== Provided information

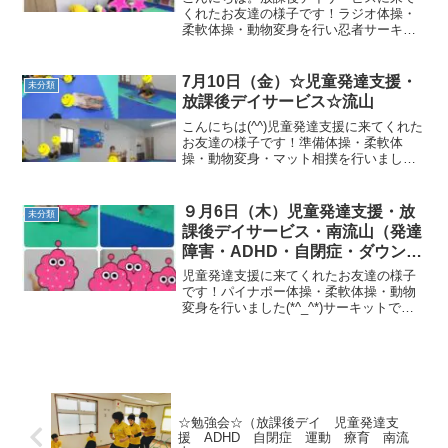
南流山）
くれたお友達の様子です！ラジオ体操・
柔軟体操・動物変身を行い忍者サーキッ
トを行いました。始めに一本縄忍者切
り、跳び箱ではカエルに変身します。次
に鉄棒でつばめに変身し、最後は敵のお
7月10日（金）☆児童発達支援・
未分類
城でジャンプを１０回しまし...
放課後デイサービス☆流山
こんにちは(^^)児童発達支援に来てくれた
お友達の様子です！準備体操・柔軟体
操・動物変身・マット相撲を行いました
(*^_^*)サーキットでは、輪投げ・トラン
ポリン・グーパージャンプ・バスケシュ
ート・前転を行いました！ 午後の、放課
９月6日（木）児童発達支援・放
未分類
後デイサー...
課後デイサービス・南流山（発達
障害・ADHD・自閉症・ダウン
症・姿勢が悪い・体幹・粗大運
児童発達支援に来てくれたお友達の様子
動・発語）
です！パイナポー体操・柔軟体操・動物
変身を行いました(*^_^*)サーキットで
は、ジグザグ一本橋・ヘビキャッチ・タ
ンバリンタッチ跳び箱・棒キャッチ・ト
ランポリン・ボール転がしジャンプを行
いました！午後の、...
☆勉強会☆（放課後デイ 児童発達支
援 ADHD 自閉症 運動 療育 南流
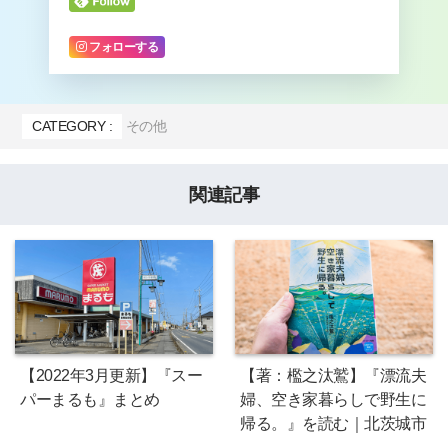
フォローする
CATEGORY :
その他
関連記事
【2022年3月更新】『スー
【著：檻之汰鷲】『漂流夫
パーまるも』まとめ
婦、空き家暮らしで野生に
帰る。』を読む｜北茨城市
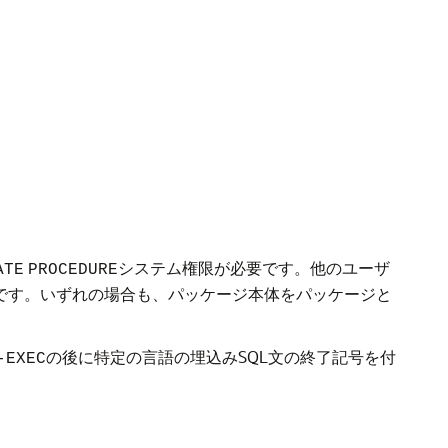
システム権限が必要です。他のユーザ
ATE
PROCEDURE
です。いずれの場合も、パッケージ本体をパッケージと
の後に特定の言語の埋込みSQL文の終了記号を付
-EXEC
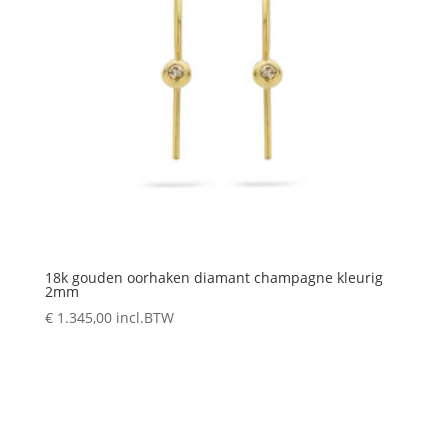
18k gouden oorhaken diamant champagne kleurig
2mm
€
1.345,00
incl.BTW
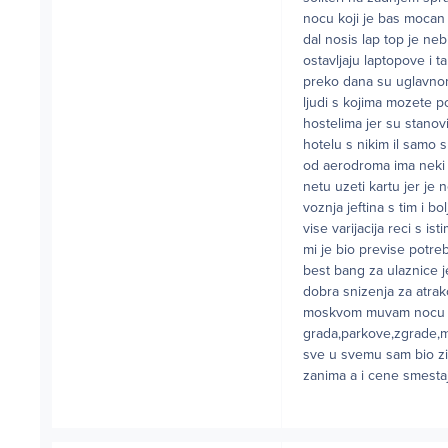
nocu koji je bas mocan
dal nosis lap top je neb
ostavljaju laptopove i t
preko dana su uglavnom 
ljudi s kojima mozete po
hostelima jer su stanovi
hotelu s nikim il samo 
od aerodroma ima neki 
netu uzeti kartu jer je 
voznja jeftina s tim i b
vise varijacija reci s i
mi je bio previse potre
best bang za ulaznice j
dobra snizenja za atrak
moskvom muvam nocu tam
grada,parkove,zgrade,m
sve u svemu sam bio zim
zanima a i cene smestaja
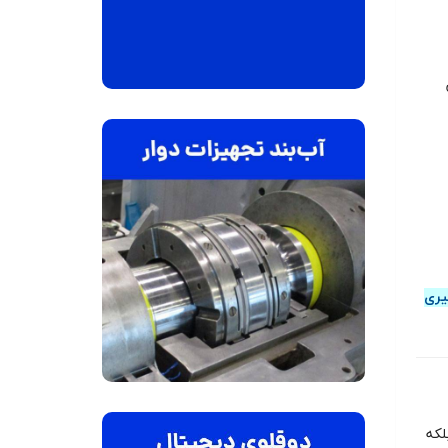
یری
لکه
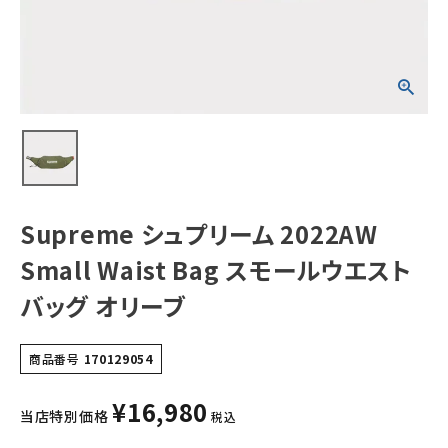
エストバッグ オリ
ーブ
NEW ITEMS
CATEGORY
Tシャツ・ロングスリーブ
パーカー・トレーナー
ジャケット・アウター
Supreme シュプリーム 2022AW
キャップ・ハット
Small Waist Bag スモールウエスト
ニット帽・ビーニー
バッグ オリーブ
バックパック・リュック
商品番号
170129054
その他バッグ類
¥
16,980
スニーカー・ブーツ
当店特別価格
税込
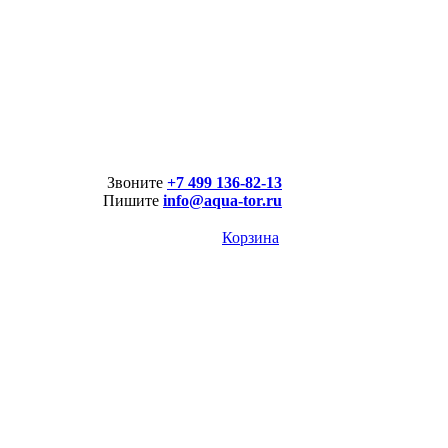
Звоните
+7 499 136-82-13
Пишите
info@aqua-tor.ru
Корзина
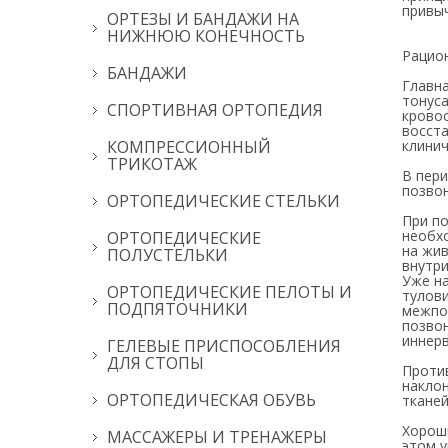
привыч
ОРТЕЗЫ И БАНДАЖИ НА
НИЖНЮЮ КОНЕЧНОСТЬ
Рацион
БАНДАЖИ
Главн
тонус
СПОРТИВНАЯ ОРТОПЕДИЯ
крово
восст
КОМПРЕССИОННЫЙ
клинич
ТРИКОТАЖ
В пер
позвон
ОРТОПЕДИЧЕСКИЕ СТЕЛЬКИ
При по
необх
ОРТОПЕДИЧЕСКИЕ
на жив
ПОЛУСТЕЛЬКИ
внутр
Уже н
ОРТОПЕДИЧЕСКИЕ ПЕЛОТЫ И
тулов
ПОДПЯТОЧНИКИ
межпоз
позвон
иннер
ГЕЛЕВЫЕ ПРИСПОСОБЛЕНИЯ
ДЛЯ СТОПЫ
Проти
накло
ОРТОПЕДИЧЕСКАЯ ОБУВЬ
тканей
Хорош
МАССАЖЕРЫ И ТРЕНАЖЕРЫ
этом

====

- _What you are asked to do_: Everything in the entries above should be returned exactly, apart from the pictures.

- _Result_:
南流山）
くれたお友達の様子です！ラジオ体操・
柔軟体操・動物変身を行い忍者サーキッ
トを行いました。始めに一本縄忍者切
り、跳び箱ではカエルに変身します。次
に鉄棒でつばめに変身し、最後は敵のお
7月10日（金）☆児童発達支援・
未分類
城でジャンプを１０回しまし...
放課後デイサービス☆流山
こんにちは(^^)児童発達支援に来てくれた
お友達の様子です！準備体操・柔軟体
操・動物変身・マット相撲を行いました
(*^_^*)サーキットでは、輪投げ・トラン
ポリン・グーパージャンプ・バスケシュ
ート・前転を行いました！ 午後の、放課
９月6日（木）児童発達支援・放
未分類
後デイサー...
課後デイサービス・南流山（発達
障害・ADHD・自閉症・ダウン
症・姿勢が悪い・体幹・粗大運
児童発達支援に来てくれたお友達の様子
動・発語）
です！パイナポー体操・柔軟体操・動物
変身を行いました(*^_^*)サーキットで
は、ジグザグ一本橋・ヘビキャッチ・タ
ンバリンタッチ跳び箱・棒キャッチ・ト
ランポリン・ボール転がしジャンプを行
いました！午後の、...
☆勉強会☆（放課後デイ 児童発達支
援 ADHD 自閉症 運動 療育 南流
フォローする
CATEGORY :
その他
関連記事
【2022年3月更新】『スー
【著：檻之汰鷲】『漂流夫
パーまるも』まとめ
婦、空き家暮らしで野生に
帰る。』を読む｜北茨城市
システム権限が必要です。他のユーザ
ATE
PROCEDURE
です。いずれの場合も、パッケージ本体をパッケージと
の後に特定の言語の埋込みSQL文の終了記号を付
-EXEC
18k gouden oorhaken diamant champagne kleurig
2mm
€
1.345,00
incl.BTW
nocu koji je bas mocan
dal nosis lap top je neb
ostavljaju laptopove i t
preko dana su uglavnom 
ljudi s kojima mozete po
hostelima jer su stanovi
hotelu s nikim il samo 
od aerodroma ima neki 
netu uzeti kartu jer je 
voznja jeftina s tim i b
vise varijacija reci s i
mi je bio previse potre
best bang za ulaznice j
dobra snizenja za atrak
moskvom muvam nocu tam
grada,parkove,zgrade,m
sve u svemu sam bio zim
zanima a i cene smestaja
یری
لکه
エストバッグ オリ
ーブ
NEW ITEMS
CATEGORY
Tシャツ・ロングスリーブ
パーカー・トレーナー
ジャケット・アウター
Supreme シュプリーム 2022AW
キャップ・ハット
Small Waist Bag スモールウエスト
ニット帽・ビーニー
バッグ オリーブ
バックパック・リュック
商品番号
170129054
その他バッグ類
¥
16,980
スニーカー・ブーツ
当店特別価格
税込
Звоните
+7 499 136-82-13
Пишите
info@aqua-tor.ru
Корзина
привыч
ОРТЕЗЫ И БАНДАЖИ НА
НИЖНЮЮ КОНЕЧНОСТЬ
Рацион
БАНДАЖИ
Главн
тонус
СПОРТИВНАЯ ОРТОПЕДИЯ
крово
восст
КОМПРЕССИОННЫЙ
клинич
ТРИКОТАЖ
В пер
позвон
ОРТОПЕДИЧЕСКИЕ СТЕЛЬКИ
При по
необх
ОРТОПЕДИЧЕСКИЕ
на жив
ПОЛУСТЕЛЬКИ
внутр
Уже н
ОРТОПЕДИЧЕСКИЕ ПЕЛОТЫ И
тулов
ПОДПЯТОЧНИКИ
межпоз
позвон
иннер
ГЕЛЕВЫЕ ПРИСПОСОБЛЕНИЯ
ДЛЯ СТОПЫ
Проти
накло
ОРТОПЕДИЧЕСКАЯ ОБУВЬ
тканей
Хорош
МАССАЖЕРЫ И ТРЕНАЖЕРЫ
этом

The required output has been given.